Dutch entrepreneur and sports executive

Duncan Stutterheim (born 5 September 1971) is a Dutch entrepreneur and sports executive. He is best known as the co-founder of the electronic music event company ID&T. Following the sale of ID&T in 2015, Stutterheim transitioned into cultural real estate development in Amsterdam, investing in properties such as the A'DAM Toren and Westergasfabriek.

In March 2026, he was appointed to the Supervisory Board of professional football club AFC Ajax.

== Career ==

=== 1992–2015: ID&T ===
At 18 years old, Stutterheim founded a courier company. A year later, in 1992, Stutterheim and his brother Miles—alongside friends Irfan van Ewijk and Theo Lelie—organised a hardcore house (gabber) party called The Final Exam in Utrecht, which attracted 12,000 attendees. The success of the event led to the creation of ID&T, named after the initials of the founders (Irfan, Duncan, and Theo). Lelie departed the company immediately following the first event, leaving Stutterheim and Van Ewijk to manage the operation.

Despite the death of his brother Miles in a car accident in 2000, Stutterheim continued to build ID&T into one of the largest organisers of dance music festivals in the world, developing event brands such as Trance Energy, Tomorrowland, Sensation, Thunderdome, and Mysteryland.
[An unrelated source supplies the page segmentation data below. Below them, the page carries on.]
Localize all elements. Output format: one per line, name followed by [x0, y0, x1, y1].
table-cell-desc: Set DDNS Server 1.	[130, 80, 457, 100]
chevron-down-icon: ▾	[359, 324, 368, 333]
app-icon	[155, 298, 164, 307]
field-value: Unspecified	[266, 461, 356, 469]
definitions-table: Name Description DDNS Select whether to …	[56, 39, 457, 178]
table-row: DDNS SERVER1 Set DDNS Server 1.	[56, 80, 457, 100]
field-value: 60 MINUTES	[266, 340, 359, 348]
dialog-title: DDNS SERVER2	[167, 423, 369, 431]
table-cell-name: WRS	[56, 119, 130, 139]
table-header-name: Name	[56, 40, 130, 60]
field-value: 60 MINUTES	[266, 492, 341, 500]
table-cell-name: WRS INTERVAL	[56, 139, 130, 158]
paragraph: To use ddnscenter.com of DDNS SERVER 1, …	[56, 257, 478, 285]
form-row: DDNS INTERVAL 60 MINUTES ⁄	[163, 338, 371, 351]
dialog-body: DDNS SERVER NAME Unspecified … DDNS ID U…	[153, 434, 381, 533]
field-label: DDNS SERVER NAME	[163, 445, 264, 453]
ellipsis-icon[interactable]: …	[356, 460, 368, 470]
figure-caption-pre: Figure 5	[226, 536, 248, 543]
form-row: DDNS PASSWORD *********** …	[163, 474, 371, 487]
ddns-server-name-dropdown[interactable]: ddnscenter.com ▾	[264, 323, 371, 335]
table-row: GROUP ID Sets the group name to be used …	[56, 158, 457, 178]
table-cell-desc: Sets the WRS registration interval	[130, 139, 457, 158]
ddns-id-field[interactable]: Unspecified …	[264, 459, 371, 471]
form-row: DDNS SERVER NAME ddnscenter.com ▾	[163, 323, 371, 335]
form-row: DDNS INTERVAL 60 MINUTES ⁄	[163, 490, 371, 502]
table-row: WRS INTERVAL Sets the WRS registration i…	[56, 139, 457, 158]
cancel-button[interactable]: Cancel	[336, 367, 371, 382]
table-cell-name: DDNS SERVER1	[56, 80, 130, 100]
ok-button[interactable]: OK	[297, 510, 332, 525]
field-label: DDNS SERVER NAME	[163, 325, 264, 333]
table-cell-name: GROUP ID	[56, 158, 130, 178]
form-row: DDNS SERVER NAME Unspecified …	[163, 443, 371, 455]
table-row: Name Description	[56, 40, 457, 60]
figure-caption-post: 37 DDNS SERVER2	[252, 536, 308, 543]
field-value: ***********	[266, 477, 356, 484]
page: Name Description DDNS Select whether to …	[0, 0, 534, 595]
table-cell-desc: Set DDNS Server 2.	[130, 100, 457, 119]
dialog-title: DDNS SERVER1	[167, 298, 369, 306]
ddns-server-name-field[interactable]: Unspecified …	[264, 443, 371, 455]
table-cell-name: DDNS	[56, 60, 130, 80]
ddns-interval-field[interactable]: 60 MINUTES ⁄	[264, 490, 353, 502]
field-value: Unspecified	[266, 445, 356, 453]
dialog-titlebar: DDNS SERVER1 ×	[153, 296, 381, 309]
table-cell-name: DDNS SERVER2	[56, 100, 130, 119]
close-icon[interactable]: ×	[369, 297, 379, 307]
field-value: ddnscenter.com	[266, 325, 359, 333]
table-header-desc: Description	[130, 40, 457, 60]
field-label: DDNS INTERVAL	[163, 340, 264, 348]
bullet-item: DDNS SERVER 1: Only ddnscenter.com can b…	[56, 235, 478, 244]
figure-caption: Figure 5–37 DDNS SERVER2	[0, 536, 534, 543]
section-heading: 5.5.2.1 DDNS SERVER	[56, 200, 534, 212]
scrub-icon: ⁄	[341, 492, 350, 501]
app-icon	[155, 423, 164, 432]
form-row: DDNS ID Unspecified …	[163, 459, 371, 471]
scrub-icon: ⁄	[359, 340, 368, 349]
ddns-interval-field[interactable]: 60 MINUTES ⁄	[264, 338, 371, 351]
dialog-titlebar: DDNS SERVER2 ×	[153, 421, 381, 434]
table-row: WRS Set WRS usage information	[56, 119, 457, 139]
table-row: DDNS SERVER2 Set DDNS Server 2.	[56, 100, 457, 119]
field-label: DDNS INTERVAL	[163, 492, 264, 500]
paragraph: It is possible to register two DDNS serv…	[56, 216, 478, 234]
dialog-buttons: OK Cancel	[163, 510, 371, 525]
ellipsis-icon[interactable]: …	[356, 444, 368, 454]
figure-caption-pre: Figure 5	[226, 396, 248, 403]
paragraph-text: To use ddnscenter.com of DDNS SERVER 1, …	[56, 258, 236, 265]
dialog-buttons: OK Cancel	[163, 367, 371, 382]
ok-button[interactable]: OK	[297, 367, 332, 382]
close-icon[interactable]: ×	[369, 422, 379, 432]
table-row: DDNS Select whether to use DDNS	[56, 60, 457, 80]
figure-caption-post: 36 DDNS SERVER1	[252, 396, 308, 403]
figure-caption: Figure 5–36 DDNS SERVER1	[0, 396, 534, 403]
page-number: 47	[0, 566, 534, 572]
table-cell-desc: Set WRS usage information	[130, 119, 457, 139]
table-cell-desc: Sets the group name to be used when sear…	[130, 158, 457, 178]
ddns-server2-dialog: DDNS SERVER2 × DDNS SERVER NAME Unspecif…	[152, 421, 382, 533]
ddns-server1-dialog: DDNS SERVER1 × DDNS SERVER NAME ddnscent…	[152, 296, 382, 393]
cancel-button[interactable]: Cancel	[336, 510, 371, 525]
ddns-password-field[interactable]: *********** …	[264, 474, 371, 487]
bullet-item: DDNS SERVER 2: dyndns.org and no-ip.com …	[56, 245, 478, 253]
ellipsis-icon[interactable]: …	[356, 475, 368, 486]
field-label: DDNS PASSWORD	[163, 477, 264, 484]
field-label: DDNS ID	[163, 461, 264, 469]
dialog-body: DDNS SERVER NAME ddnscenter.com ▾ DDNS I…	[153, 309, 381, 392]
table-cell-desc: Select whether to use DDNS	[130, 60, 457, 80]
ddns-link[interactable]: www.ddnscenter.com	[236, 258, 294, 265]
In March 2013, Stutterheim sold a 75% stake in the company to the American entertainment conglomerate SFX Entertainment for $100 million. Citing severe exhaustion from managing 60 events a year, he formally departed ID&T in April 2015 to take a five-year hiatus from the events industry. That same year, the municipality of Amsterdam awarded him the IJ-prijs for his contributions to the city's cultural and economic profile.

=== 2009–present: Real estate and cultural investments ===
Stutterheim began investing in urban redevelopment and cultural real estate projects while still at ID&T. In 2009, he founded Nachtlab, an incubator and studio complex designed to support young DJs, producers, and electronic music entrepreneurs. His first major real estate acquisition was the Elementenstraat warehouse—the site of his first rave at age 17—which he expanded to a 3,000-person capacity venue and repurposed to house the ID&T corporate offices.

In 2012, alongside entrepreneurs Sander Groet and Hans Brouwer, Stutterheim acquired the former Royal Dutch Shell tower located on the IJ waterfront in Amsterdam-Noord. Following extensive renovations, the building opened in May 2016 as the A'DAM Toren (A'DAM Tower). The multifunctional high-rise features an observation deck, hotel, restaurants, offices, and an underground nightclub. In 2017, he began development on a new commercial tower near Sloterdijk intended to house businesses in the manufacturing industry.

In January 2018, Stutterheim and a group of local investors acquired a major stake in the Westergasfabriek (now known as Westergas), a complex of historic industrial buildings in Amsterdam's Westerpark, maintaining local ownership of the cultural venue. Because the structures are protected monuments, Stutterheim's development group initiated a subterranean excavation project in 2025 to build modern backstage facilities beneath the Gashouder venue without altering its exterior. In October 2025, he launched Amsterdam in Motion, an immersive scale-model exhibition located at the Westergas complex.

=== AFC Ajax ===
On 20 January 2026, professional football club AFC Ajax announced that Stutterheim had been nominated to join the club's Supervisory Board (Raad van Commissarissen). His nomination was formally approved by shareholders during an Extraordinary General Meeting on 9 March 2026. Stutterheim was appointed to a four-year term running until 2030, joining a newly restructured board alongside Lesley Bamberger, Anita Coronel, Marry de Gaay Fortman, and Edo Ophof.

== Personal life ==
Stutterheim is the son of Cor Stutterheim, one of the founders of the Dutch branch of the IT firm CMG (Computer Management Group). He resides in Amsterdam and is married to Lisca Stutterheim, with whom he has three daughters. Outside of business, he has appeared on Dutch television as a guest teacher on the program Dream School.